The new system was ready to support the detector commissioning in spring 2006, the scientific work in preparation for the Physics Performance TDR and to be fully tested in the Computing, Software, Analysis Challenge CSA06 (a full end-to-end test). These activities were followed by more commissioning runs, new CSA challenges in 2007 and 2008 to be finally ready for beam august 2008, At the same time a series of "service challenges" (grid end-to-end tests) were organized that culminated in the Combined Computing Readiness Challenge (CCRC'08) in spring 2008. The rest is history, included an additional commissioning year in 2009. Among the many further developments and activities after the start of Physics at LHC in is worth noting how, due to the impressive performance of the LHC machine that in summer 2011 delivered much higher intensity (luminosity) than initially foreseen, a dedicated effort was produced to improve the computational performance of the prompt reconstruction to gain a further factor two both in speed and memory usage.

The evolution of the project can be tracked in the reports to the various annual reviews (access restricted) and in conference reports.

Data Processing at LHC

A general account of the status in 2010 for all four experiments can be found in The Experiment Offline Systems after One Year, CHEP 2010.

The description of the CMS Data processing system in the article CMS Data Processing Workflows during an Extended Cosmic Ray Run still applies.

To have an idea of the data volume and resource usage in 2011 one can look at Data Processing Status in CMS as October 17

  • 0.5 PB of RAW data
  • A total of 2 PB of data as output of prompt processing (and distributed to at least one more site)
  • Up to 5000 jobs (one per core) running simultaneously at CERN for prompt-reconstruction
  • 1 PB of data re-processed worldwide
  • 3 PB of simulated data produced and distributed
  • An average of 12.6K jobs running simultaneously worldwide

The testing and commissioning campaigns

The various CSA, grid service challenges as well as the detector commissioning runs with cosmic rays shall be considered full end-to-end tests of the data-processing system in an operational state.

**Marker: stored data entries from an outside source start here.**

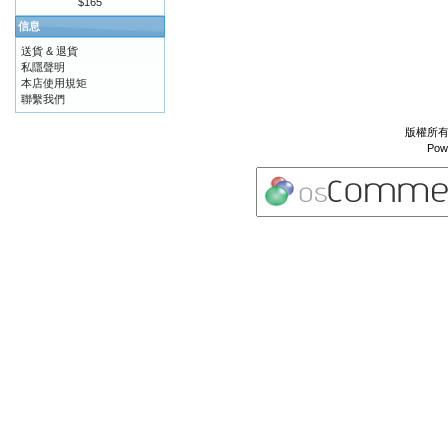
$165
信息
送貨 & 退貨
私隱聲明
本店使用規矩
聯繫我們
版權所有 
Pow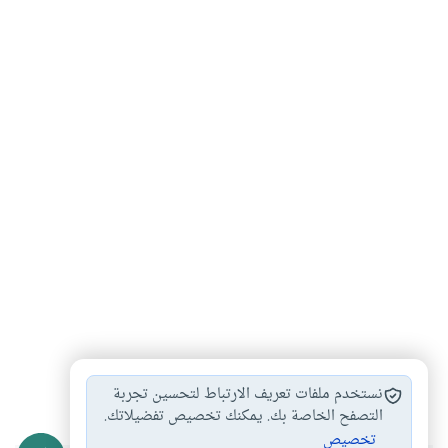
القرآن الكريم
#
نستخدم ملفات تعريف الارتباط لتحسين تجربة
التصفح الخاصة بك. يمكنك تخصيص تفضيلاتك.
تخصيص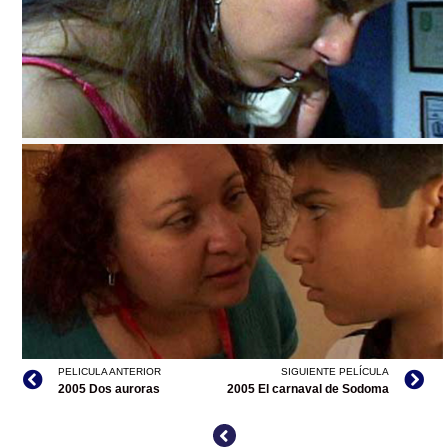
EL BAILE DE LA IGUANA, ARCHIVO DDCM
PELICULA ANTERIOR
SIGUIENTE PELÍCULA
EL BAILE DE LA IGUANA, ARCHIVO CINETECA NACIONAL
2005 Dos auroras
2005 El carnaval de Sodoma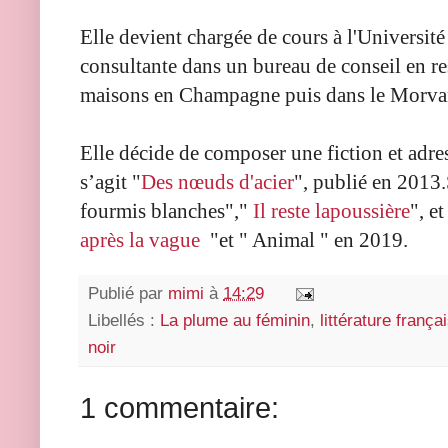
Elle devient chargée de cours à l'Universit
consultante dans un bureau de conseil en re
maisons en Champagne puis dans le Morva
Elle décide de composer une fiction et adre
s’agit "
Des nœuds d'acier
", publié en 2013
fourmis blanches","
Il reste lapoussière
", et
après la vague
"
et " Animal " en 2019.
Publié par
mimi
à
14:29
Libellés :
La plume au féminin
,
littérature frança
noir
1 commentaire: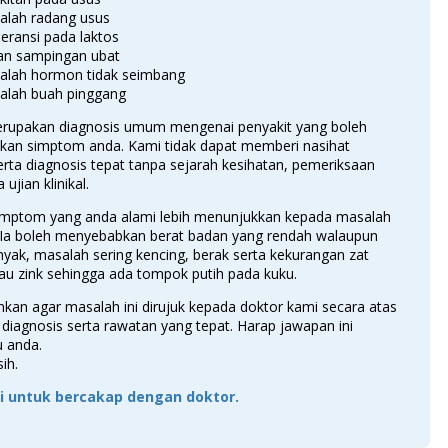
alah radang usus
leransi pada laktos
an sampingan ubat
alah hormon tidak seimbang
alah buah pinggang
erupakan diagnosis umum mengenai penyakit yang boleh
an simptom anda. Kami tidak dapat memberi nasihat
rta diagnosis tepat tanpa sejarah kesihatan, pemeriksaan
a ujian klinikal.
mptom yang anda alami lebih menunjukkan kepada masalah
d. Ia boleh menyebabkan berat badan yang rendah walaupun
yak, masalah sering kencing, berak serta kekurangan zat
au zink sehingga ada tompok putih pada kuku.
kan agar masalah ini dirujuk kepada doktor kami secara atas
i diagnosis serta rawatan yang tepat. Harap jawapan ini
 anda.
ih.
ini untuk bercakap dengan doktor.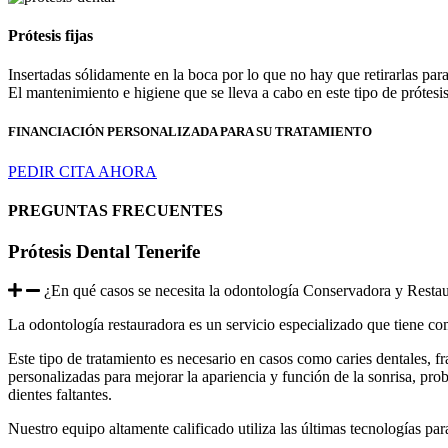
Prótesis fijas
Insertadas sólidamente en la boca por lo que no hay que retirarlas pa
El mantenimiento e higiene que se lleva a cabo en este tipo de prótesis
FINANCIACIÓN PERSONALIZADA PARA SU TRATAMIENTO
PEDIR CITA AHORA
PREGUNTAS FRECUENTES
Prótesis Dental Tenerife
¿En qué casos se necesita la odontología Conservadora y Resta
La odontología restauradora es un servicio especializado que tiene com
Este tipo de tratamiento es necesario en casos como caries dentales, 
personalizadas para mejorar la apariencia y función de la sonrisa, pr
dientes faltantes.
Nuestro equipo altamente calificado utiliza las últimas tecnologías par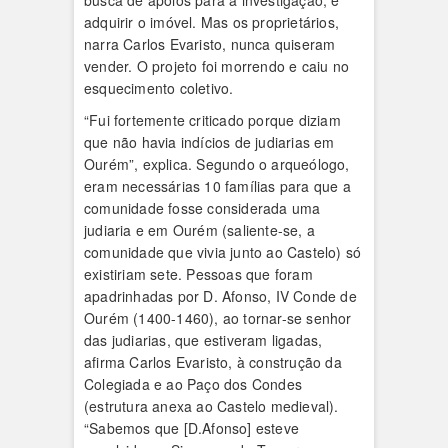
busca de apoios para a investigação, e
adquirir o imóvel. Mas os proprietários,
narra Carlos Evaristo, nunca quiseram
vender. O projeto foi morrendo e caiu no
esquecimento coletivo.
“Fui fortemente criticado porque diziam
que não havia indícios de judiarias em
Ourém”, explica. Segundo o arqueólogo,
eram necessárias 10 famílias para que a
comunidade fosse considerada uma
judiaria e em Ourém (saliente-se, a
comunidade que vivia junto ao Castelo) só
existiriam sete. Pessoas que foram
apadrinhadas por D. Afonso, IV Conde de
Ourém (1400-1460), ao tornar-se senhor
das judiarias, que estiveram ligadas,
afirma Carlos Evaristo, à construção da
Colegiada e ao Paço dos Condes
(estrutura anexa ao Castelo medieval).
“Sabemos que [D.Afonso] esteve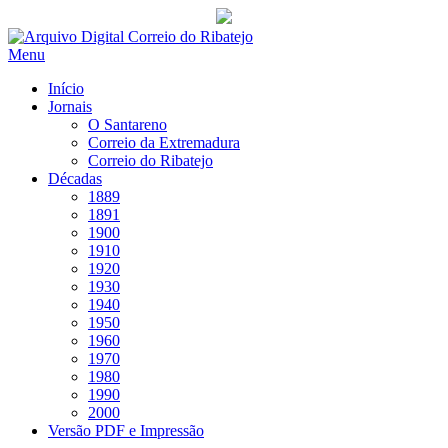
Saltar
para
Menu
conteúdo
Início
Jornais
O Santareno
Correio da Extremadura
Correio do Ribatejo
Décadas
1889
1891
1900
1910
1920
1930
1940
1950
1960
1970
1980
1990
2000
Versão PDF e Impressão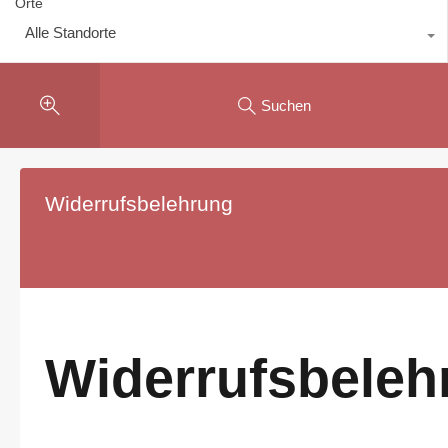
Orte
Alle Standorte
Suchen
Widerrufsbelehrung
Widerrufsbeleh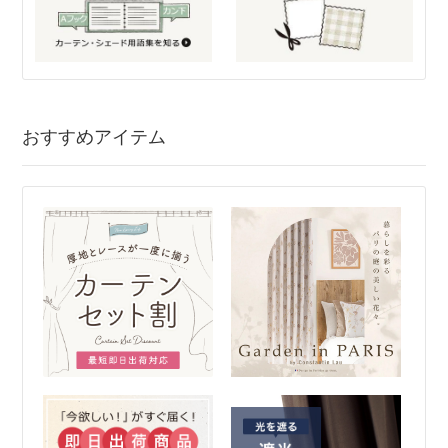
おすすめアイテム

All challenges included also human and scientific components with operators and scientists acting as planned for the first days of beam.

Details about the planning and the outcome of those tests can be found in various internal reports (restricted access) as well as contribution to conferences and journals such as The CMS Computing, Software and Analysis Challenge, chep09 and CMS Data Processing Workflows during an Extended Cosmic Ray Run and reference therein.

Computing Service challenges and commissioning

Besides general end-to-end tests a whole set of tests were organized to commission and verify computing infrastructures and services which have a mixture of generic lhc-grid and specific experiment components. During these tests no real data processing was required. Job-robots were used to test the processing farms and the submission and scheduling infrastructures (batch queues). Data storage and data transfers were tested using existing files. The decoupling of scientific data processing from these large scale tests made possible to run those tests independently from the release cycle of the software and the availability of resources to actually perform end-to-end tests. Indeed we run many more service challenges than CSA exercises. A full task force was dedicated to the debug and commissioning of the data transfer system (see for instance Debugging Data Transfers in CMS at cheep`09 )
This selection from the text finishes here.